> **TASK STATEMENT**
Would you retype exactly the lines from the one containing "Nov 7 & 8 at 7:30pm" through the last line of the records below, and nothing else?

> **SOURCE DATA**
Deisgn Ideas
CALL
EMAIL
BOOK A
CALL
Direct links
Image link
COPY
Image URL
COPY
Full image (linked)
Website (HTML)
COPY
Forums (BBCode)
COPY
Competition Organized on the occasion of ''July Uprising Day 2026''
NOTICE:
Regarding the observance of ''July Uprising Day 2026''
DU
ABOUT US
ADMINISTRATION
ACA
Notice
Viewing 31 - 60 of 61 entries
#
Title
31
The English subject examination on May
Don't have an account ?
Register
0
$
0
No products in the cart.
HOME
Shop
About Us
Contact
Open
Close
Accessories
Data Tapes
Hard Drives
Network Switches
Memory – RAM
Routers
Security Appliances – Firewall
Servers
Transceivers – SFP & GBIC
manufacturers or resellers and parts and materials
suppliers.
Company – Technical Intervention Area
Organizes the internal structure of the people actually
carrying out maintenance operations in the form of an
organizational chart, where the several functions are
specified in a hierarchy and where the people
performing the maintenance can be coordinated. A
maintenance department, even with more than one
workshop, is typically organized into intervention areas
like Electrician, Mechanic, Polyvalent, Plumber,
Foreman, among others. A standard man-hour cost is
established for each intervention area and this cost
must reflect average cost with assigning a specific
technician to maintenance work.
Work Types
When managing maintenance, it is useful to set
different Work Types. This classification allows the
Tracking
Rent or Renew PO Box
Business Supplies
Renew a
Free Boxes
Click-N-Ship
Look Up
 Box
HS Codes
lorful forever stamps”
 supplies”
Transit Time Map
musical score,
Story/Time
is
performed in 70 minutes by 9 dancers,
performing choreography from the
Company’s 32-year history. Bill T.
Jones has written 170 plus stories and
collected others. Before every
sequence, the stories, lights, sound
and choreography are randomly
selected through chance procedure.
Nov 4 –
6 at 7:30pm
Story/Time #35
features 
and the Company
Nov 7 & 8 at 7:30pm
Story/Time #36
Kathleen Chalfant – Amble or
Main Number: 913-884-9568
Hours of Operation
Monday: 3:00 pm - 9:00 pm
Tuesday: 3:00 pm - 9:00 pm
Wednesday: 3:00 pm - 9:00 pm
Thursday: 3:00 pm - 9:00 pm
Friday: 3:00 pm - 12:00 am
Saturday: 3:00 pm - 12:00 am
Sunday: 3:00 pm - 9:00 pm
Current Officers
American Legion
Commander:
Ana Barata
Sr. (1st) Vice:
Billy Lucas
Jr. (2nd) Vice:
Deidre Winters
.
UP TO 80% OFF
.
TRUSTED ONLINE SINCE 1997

> **SOLUTION TO THE EXERCISE**
Nov 7 & 8 at 7:30pm
Story/Time #36
Kathleen Chalfant – Amble or
Main Number: 913-884-9568
Hours of Operation
Monday: 3:00 pm - 9:00 pm
Tuesday: 3:00 pm - 9:00 pm
Wednesday: 3:00 pm - 9:00 pm
Thursday: 3:00 pm - 9:00 pm
Friday: 3:00 pm - 12:00 am
Saturday: 3:00 pm - 12:00 am
Sunday: 3:00 pm - 9:00 pm
Current Officers
American Legion
Commander:
Ana Barata
Sr. (1st) Vice:
Billy Lucas
Jr. (2nd) Vice:
Deidre Winters
.
UP TO 80% OFF
.
TRUSTED ONLINE SINCE 1997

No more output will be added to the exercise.